Tuesday, 17 May 2016

Amie Siegel + Le Corbusier

Amie Siegel, Double Negative (detail), 2015. Two synchronized 16mm film projections, black & white / silent. Courtesy the artist and Simon Preston Gallery, New York.


The Museum Villa Stuck is pleased to present Amie Siegel: Double Negative, the first large-scale exhibition of American artist Amie Siegel, establishing correspondences between seven of the artist’s works spanning a decade (2005–15) and including a newly commissioned film installation that gives the exhibition its title.

Known for her layered, meticulously constructed works that trace and perform the undercurrents of systems of value, image-making and methods of observation, Siegel’s work moves between film, video, photography, performance and installation. The artist’s particular attention to the past, and the unfolding of time, provides the starting point for the exhibition’s structure: a series of “ritornellos,” reflexive passages of repetition and differenceSiegel, to quote Deleuze, “makes, remakes and unmakes” her works “along a moving horizon from an always decentred centre, from an always displaced periphery which repeats and differentiates them.”
The new commission Double Negative (2015) proposes ruptures between original and remake, artefact and copy, collection and preservation. Two 16mm films simultaneously project images of Le Corbusier’s iconic white Villa Savoye outside Paris, and its doppelgänger, a black copy located in Canberra, Australia. Each film has been printed on 16mm stock as a negative image, or polarity print, thus reversing light and dark.

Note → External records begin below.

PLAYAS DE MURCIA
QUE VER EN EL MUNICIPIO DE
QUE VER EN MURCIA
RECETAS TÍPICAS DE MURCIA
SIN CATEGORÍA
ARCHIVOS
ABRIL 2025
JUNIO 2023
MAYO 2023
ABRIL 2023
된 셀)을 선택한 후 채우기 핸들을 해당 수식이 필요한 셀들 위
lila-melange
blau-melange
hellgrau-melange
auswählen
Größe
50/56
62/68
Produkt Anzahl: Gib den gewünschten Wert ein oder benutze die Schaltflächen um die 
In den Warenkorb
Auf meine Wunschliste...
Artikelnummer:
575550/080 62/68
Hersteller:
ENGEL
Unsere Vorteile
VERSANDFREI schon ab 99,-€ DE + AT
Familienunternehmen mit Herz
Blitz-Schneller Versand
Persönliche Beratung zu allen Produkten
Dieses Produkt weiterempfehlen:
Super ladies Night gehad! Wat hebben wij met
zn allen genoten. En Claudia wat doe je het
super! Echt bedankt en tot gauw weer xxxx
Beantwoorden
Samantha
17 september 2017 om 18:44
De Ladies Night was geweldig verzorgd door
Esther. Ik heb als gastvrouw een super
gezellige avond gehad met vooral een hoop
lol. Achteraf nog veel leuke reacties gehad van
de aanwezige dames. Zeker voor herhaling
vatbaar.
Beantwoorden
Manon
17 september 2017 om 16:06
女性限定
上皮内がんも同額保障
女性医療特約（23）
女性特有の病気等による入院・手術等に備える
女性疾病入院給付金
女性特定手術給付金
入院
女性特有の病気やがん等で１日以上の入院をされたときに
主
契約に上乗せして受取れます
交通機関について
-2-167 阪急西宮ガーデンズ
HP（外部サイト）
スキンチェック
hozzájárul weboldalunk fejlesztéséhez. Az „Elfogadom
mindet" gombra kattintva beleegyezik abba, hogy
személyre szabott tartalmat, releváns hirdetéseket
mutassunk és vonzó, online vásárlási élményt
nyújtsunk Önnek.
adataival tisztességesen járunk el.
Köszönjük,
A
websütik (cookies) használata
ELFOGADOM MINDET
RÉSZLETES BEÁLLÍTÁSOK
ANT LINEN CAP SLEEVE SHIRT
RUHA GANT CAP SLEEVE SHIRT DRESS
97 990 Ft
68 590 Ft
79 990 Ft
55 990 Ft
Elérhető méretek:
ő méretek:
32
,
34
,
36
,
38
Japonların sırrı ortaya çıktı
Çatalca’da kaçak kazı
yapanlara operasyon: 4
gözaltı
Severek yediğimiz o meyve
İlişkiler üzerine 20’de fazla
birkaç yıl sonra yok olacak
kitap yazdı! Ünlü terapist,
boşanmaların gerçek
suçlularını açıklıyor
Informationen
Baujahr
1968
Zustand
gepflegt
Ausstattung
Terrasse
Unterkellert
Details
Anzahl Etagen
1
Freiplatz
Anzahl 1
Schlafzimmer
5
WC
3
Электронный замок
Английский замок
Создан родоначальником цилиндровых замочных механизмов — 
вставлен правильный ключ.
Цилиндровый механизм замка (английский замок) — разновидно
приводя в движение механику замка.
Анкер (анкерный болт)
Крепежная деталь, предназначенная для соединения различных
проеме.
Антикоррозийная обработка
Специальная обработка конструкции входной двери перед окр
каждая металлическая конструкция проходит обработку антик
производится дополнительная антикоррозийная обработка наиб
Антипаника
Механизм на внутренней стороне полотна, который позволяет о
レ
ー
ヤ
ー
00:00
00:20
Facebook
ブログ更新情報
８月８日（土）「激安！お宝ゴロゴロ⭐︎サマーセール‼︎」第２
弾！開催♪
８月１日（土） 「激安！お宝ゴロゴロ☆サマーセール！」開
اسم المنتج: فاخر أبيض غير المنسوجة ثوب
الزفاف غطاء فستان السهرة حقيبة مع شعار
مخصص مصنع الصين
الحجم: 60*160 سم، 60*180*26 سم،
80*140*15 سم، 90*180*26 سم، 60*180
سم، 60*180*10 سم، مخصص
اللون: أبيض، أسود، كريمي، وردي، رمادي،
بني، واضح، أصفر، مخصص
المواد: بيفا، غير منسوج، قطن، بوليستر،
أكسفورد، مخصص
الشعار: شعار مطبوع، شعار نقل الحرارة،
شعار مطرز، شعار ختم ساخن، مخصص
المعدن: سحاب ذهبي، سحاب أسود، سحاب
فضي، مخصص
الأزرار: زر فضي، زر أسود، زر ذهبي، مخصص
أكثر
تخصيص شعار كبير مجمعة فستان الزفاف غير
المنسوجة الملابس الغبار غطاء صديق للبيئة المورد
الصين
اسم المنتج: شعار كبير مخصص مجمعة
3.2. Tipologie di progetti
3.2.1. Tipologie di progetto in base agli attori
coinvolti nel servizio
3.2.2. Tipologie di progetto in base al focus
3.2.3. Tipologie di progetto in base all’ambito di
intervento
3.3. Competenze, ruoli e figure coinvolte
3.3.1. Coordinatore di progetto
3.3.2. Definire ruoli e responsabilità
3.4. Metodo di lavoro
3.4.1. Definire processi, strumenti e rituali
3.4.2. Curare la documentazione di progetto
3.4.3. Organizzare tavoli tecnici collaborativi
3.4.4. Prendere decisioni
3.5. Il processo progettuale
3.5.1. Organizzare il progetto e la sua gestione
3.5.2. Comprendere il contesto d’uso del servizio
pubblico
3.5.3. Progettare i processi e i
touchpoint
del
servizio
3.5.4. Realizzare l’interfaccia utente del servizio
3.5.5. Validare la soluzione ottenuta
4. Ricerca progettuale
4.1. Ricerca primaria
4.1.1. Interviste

The Antipodean black Villa Savoye is, in fact, an ethnographic institute, dedicated now to the digital duplication of its extensive collections of anthropological films, photographs, slides and sound recordings, as Siegel reveals in a high definition colour video. The work enacts the infinite loop of recorded artefacts—the urgency to document and record “vanishing” rituals and cultural practices becomes instead the contemporary archival impulse to copy vanishing media formats to digital. These concatenated elements extend the artist’s engagement with architecture as a foil, enacting and revealing across constellation-like works, layered sociological and aesthetic concerns.